# Exercise requirements:
Copy out all lines bearing the word "kích" from the listing below.

# Extracted entries:
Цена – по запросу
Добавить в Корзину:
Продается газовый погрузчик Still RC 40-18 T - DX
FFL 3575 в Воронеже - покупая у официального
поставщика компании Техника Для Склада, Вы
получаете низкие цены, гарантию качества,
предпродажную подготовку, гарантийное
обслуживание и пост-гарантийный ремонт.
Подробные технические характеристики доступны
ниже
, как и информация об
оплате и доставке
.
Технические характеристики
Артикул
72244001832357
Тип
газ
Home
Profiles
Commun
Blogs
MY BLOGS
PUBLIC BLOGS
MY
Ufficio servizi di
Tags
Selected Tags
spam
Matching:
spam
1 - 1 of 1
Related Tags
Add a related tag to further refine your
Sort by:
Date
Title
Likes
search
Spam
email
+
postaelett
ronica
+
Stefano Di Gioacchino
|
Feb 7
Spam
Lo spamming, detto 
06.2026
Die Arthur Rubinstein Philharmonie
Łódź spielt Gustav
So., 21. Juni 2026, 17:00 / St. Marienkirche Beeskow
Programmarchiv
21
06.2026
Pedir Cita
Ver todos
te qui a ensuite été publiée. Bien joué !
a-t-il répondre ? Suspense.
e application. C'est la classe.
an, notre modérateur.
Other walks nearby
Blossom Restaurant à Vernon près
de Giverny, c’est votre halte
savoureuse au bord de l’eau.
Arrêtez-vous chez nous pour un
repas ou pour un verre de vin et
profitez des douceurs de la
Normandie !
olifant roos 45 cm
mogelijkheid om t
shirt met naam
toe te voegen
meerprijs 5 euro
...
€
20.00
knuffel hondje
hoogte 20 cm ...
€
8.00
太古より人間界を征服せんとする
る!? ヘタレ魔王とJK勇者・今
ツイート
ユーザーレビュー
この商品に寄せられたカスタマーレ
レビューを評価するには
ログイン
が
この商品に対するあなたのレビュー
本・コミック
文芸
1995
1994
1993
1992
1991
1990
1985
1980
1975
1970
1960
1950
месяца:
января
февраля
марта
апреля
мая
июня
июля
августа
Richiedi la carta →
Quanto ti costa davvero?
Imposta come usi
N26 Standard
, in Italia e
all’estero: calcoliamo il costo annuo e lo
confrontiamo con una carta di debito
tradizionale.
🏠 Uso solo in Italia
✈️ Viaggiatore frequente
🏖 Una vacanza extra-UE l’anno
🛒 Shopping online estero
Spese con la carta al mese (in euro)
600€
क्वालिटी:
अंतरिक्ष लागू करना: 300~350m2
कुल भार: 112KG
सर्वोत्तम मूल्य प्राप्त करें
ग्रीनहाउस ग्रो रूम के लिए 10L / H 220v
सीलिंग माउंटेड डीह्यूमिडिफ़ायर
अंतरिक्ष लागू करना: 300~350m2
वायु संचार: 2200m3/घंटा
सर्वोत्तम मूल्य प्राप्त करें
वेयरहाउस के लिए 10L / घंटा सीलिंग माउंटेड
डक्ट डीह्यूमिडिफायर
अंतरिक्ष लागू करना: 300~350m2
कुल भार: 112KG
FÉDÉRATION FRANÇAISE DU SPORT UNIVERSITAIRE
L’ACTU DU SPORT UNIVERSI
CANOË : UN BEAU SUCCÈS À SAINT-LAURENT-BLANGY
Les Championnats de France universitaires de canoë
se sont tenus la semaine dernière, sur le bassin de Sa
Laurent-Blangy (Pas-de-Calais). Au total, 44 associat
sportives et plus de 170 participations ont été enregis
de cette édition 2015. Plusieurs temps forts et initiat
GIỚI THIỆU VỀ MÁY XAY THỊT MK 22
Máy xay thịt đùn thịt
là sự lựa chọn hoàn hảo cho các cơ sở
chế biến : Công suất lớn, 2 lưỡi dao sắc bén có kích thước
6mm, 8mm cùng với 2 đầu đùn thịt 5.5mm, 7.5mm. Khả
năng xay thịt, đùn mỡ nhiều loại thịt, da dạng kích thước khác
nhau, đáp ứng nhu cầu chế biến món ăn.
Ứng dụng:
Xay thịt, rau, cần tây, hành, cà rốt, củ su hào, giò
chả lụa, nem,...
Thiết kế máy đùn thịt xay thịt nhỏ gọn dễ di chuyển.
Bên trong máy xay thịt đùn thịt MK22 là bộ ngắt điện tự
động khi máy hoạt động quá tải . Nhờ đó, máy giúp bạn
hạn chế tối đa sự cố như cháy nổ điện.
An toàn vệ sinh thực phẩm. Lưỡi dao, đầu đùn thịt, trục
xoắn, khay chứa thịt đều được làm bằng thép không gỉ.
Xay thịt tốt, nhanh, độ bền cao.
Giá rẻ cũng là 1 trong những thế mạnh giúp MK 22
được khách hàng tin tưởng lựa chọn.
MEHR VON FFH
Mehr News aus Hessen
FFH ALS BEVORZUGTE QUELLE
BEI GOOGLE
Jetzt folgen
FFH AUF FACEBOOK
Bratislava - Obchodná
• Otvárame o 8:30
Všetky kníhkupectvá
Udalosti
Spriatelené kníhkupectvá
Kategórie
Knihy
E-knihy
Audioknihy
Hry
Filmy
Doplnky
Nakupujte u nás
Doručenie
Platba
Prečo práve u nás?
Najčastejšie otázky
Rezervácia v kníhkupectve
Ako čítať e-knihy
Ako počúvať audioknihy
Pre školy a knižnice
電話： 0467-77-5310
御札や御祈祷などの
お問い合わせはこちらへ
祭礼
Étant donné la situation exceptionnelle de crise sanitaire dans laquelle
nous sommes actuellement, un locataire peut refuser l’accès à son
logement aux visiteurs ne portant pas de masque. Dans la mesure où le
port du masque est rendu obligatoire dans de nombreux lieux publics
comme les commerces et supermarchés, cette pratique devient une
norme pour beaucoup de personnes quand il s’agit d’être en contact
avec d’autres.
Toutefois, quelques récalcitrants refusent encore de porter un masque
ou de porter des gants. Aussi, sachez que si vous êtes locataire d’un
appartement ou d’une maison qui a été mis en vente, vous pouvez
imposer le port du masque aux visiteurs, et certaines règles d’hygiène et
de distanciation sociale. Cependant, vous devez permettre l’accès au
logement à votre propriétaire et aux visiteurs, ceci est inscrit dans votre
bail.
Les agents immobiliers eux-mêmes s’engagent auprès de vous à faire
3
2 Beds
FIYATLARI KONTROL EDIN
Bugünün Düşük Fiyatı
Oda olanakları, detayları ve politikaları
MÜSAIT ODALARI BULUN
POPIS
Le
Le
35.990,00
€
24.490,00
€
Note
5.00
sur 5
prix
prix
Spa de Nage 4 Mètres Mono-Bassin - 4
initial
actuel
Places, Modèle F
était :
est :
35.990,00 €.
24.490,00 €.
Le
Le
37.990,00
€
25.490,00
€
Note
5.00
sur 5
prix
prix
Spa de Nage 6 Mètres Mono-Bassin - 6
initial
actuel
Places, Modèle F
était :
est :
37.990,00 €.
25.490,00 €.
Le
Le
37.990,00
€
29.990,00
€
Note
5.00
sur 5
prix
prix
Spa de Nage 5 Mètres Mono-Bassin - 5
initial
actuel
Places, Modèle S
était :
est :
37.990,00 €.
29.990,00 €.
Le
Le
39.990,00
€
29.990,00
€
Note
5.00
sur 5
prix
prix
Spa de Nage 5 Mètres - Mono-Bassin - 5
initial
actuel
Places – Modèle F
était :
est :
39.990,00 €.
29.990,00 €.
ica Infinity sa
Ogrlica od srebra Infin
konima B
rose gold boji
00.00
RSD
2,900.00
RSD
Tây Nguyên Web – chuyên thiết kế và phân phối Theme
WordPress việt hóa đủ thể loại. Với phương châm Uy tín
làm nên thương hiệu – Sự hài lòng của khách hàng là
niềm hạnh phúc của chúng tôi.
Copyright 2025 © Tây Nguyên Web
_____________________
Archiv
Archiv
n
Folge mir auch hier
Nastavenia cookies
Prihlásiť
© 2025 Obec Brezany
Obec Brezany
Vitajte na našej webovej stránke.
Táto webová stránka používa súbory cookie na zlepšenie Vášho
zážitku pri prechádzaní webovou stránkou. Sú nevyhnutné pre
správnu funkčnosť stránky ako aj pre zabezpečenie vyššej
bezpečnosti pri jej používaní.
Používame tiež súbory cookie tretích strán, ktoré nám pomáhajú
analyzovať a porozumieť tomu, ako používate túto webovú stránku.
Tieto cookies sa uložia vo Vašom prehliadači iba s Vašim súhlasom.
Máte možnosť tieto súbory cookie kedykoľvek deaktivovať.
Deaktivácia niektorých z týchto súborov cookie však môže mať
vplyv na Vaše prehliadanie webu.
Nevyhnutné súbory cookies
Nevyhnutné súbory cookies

# Solution below:
chế biến : Công suất lớn, 2 lưỡi dao sắc bén có kích thước
năng xay thịt, đùn mỡ nhiều loại thịt, da dạng kích thước khác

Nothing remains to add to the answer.